2006 yılı Ramazan’ında Ankara’daki Lütfi Taşçı kardeşim aradı. “Osman, Selahaddin Yeşilyurt Ağabey vefat etmiş, duydun mu?” diye sordu. Ben de duymadığımı söyleyince, “Elektriğe çarpılmış, vefat etmiş” dedi. Ona da cemaat içerisinde haber geldiği için beni haberdar etmiş. Ben de bazı yerlere haber vermiş, İhsan Paşalıoğlu Ağabey’e de söylemiştim. O da Medine’yi aramış, meğer başka bir Türk elektriğe çarpılmış, Selahaddin Ağabeyle karıştırmışlar. İhsan Ağabey beni aradı. “Osman, bak Selahaddin Yeşilyurt bana telefonda Medine ezanı dinletti” dedi. Tabiî yanlışlık olduğunu anladık ve hemen haber ettiğimiz yerleri arayarak tavzih ettik.
Bu yaz İhsan Paşalıoğlu Ağabey beni aradı ve “Osman, Selahaddin Yeşilyurt izne gelmiş, fakat bir trafik kazası geçirmiş” dedi.

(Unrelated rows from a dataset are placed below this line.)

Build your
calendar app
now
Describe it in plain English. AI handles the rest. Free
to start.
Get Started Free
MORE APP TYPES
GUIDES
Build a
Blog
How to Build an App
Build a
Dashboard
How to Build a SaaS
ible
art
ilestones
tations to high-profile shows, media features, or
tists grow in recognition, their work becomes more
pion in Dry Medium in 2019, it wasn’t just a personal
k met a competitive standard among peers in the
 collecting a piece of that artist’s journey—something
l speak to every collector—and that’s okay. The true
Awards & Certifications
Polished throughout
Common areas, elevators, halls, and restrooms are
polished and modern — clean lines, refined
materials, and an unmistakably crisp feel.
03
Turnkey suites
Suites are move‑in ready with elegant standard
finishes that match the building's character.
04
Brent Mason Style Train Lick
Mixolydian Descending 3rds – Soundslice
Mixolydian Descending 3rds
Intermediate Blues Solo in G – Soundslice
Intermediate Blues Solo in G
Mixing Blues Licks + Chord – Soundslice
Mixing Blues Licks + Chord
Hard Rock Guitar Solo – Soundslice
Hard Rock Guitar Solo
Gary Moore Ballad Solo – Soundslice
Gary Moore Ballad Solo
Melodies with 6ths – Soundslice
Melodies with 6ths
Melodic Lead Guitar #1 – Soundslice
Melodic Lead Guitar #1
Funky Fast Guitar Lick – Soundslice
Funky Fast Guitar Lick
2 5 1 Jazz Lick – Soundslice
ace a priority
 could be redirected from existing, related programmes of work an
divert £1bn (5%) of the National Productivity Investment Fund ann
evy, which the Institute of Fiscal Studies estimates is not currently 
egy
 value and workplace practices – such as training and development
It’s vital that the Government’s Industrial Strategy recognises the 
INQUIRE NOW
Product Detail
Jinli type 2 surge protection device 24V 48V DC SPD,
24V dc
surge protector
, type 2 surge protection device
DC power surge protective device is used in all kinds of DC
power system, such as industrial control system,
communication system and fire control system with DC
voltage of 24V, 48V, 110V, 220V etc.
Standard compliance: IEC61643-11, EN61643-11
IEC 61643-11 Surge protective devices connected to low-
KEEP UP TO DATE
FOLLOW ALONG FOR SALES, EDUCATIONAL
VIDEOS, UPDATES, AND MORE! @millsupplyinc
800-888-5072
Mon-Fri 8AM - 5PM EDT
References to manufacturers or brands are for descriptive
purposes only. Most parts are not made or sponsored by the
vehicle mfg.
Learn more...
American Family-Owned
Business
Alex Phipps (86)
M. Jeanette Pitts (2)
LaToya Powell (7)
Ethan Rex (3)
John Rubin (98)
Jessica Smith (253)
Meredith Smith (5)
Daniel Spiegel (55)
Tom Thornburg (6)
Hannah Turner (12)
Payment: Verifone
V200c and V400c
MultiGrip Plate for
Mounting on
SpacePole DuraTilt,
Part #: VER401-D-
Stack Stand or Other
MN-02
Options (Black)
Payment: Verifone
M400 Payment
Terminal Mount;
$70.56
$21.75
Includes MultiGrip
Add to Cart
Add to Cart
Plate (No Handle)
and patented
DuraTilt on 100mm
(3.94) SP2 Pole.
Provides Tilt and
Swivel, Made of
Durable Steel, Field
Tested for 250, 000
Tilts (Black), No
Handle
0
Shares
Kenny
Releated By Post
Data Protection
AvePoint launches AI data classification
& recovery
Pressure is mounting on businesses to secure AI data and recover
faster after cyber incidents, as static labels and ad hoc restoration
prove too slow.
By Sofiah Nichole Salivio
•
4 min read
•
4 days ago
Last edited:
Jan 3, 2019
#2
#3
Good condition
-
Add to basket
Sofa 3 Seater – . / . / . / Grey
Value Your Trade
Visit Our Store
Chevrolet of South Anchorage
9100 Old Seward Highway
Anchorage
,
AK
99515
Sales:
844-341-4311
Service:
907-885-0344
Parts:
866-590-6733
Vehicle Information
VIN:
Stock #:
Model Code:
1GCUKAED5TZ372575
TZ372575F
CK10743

Ben de burada kullandığı telefon numarasını alıp aradım. “Selahaddin Ağabey, geçmiş olsun. Geçen seni seni ahirete yolladık, aman ha Allah muhafaza” diye şakalaştık. Bursa’ya davet ettim, “Yok, şimdi havaalanına gidiyoruz, döneceğiz” dedi. Kalp yetmezliğinden muzdaripti. Bu sene Hacca giden bazı arkadaşlara, telefon numarasını vermiş ve selâmımı söylemelerini rica etmiştim. Ankara’dan Ömer Tuncay Ağabeyler vefat haberini verince çok üzüldüm. Cennetü’l-Baki kabristanına defnedilip, inşallah Cennet-i Hakiki’ye kadar orada bekleyecek olan Selahaddin Ağabey’e Allah rahmet eylesin. Başta Mustafa Yeşilyurt ve Mehmet Güvenç Ağabeyler olmak üzere bütün yakınlarına ve onu tanıyan kardeşlerimize sabr-ı cemil niyaz ediyorum.